Having the null values handled we shall now guarantee that there are no "impossible" rows in the dataframe.

In [17]:
tv_series_df['date_added'] = pd.to_datetime(tv_series_df['date_added'], errors='coerce')
print(f"Number of rows with date_added before release_year: {len(tv_series_df[tv_series_df['date_added'].dt.year<tv_series_df['release_year']])}")

def adjust_date(row):
    if pd.notna(row['date_added']) and row['date_added'].year < row['release_year']:
        try:
            return row['date_added'].replace(year=row['release_year'])
        except ValueError:
            return datetime(row['release_year'], row['date_added'].month, min(row['date_added'].day, 28))
    return row['date_added']

#temp['date_added'] = pd.to_datetime(temp['date_added'], errors='coerce')
tv_series_df['date_added'] = tv_series_df.apply(adjust_date, axis=1)

Number of rows with date_added before release_year: 0


As we see we have 12 rows with impossible data. Let's fix it. For that I will keep the date as it is and only change the year. 

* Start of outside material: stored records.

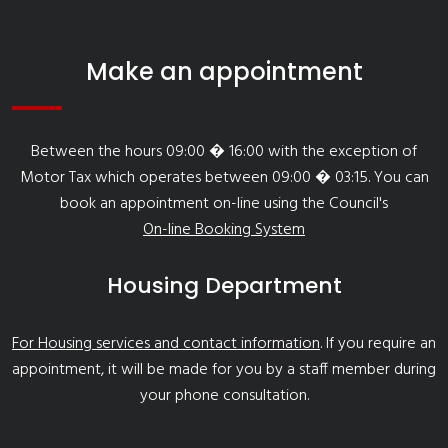
Make an appointment
Between the hours 09:00 � 16:00 with the exception of
Motor Tax which operates between 09:00 � 03:15. You can
book an appointment on-line using the Council's
On-line Booking System
Housing Department
For Housing services and contact information
. If you require an
appointment, it will be made for you by a staff member during
your phone consultation.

For example, a date_added 2012-03-01 with release_date 2015 will be changed to 2015-03-01.

In [None]:
def adjust_date(row):
    if pd.notna(row['date_added']) and row['date_added'].year < row['release_year']:
        try:
            return row['date_added'].replace(year=row['release_year'])
        except ValueError:
            return datetime(row['release_year'], row['date_added'].month, min(row['date_added'].day, 28))
    return row['date_added']

tv_series_df['date_added'] = tv_series_df.apply(adjust_date, axis=1)

In [18]:
print(f"Number of rows with date_added before release_year: {len(tv_series_df[tv_series_df['date_added'].dt.year<tv_series_df['release_year']])}")

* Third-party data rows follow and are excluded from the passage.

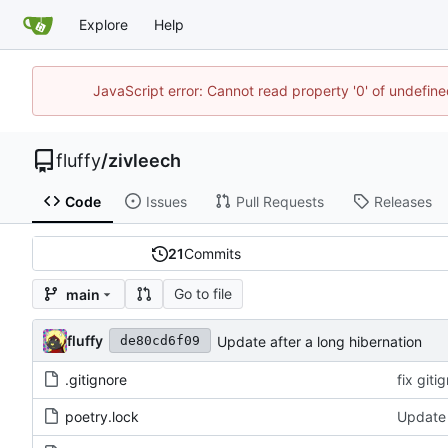
Explore
Help
JavaScript error: Cannot read property '0' of undefi
fluffy
/
zivleech
Code
Issues
Pull Requests
Releases
21
Commits
Go to file
main
fluffy
Update after a long hibernation
de80cd6f09
.gitignore
fix giti
poetry.lock
Update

Number of rows with date_added before release_year: 0


As we can see, we don't have any more rows with impossible data. After this we will try to check values where the date_added is before the Netflix foundation. Netflix's streaming service was only created on 2007 but Netflix already existed before, operating as a mail-order DVD rental service since August 29, 1997. So no movie nor tv shows should be added before.

In [27]:
print(tv_series_df.sort_values(by="date_added")['date_added'])

6611   2008-02-04
5940   2013-08-02
5939   2013-09-01
6885   2013-10-08
7908   2013-10-14
          ...    
3      2021-09-24
4      2021-09-24
1      2021-09-24
1696   2021-11-15
1551   2021-12-14
Name: date_added, Length: 2676, dtype: datetime64[ns]


As we can see the first TV show was added in 2008 which means that all the data is correct. This means that the date_added column is already handled.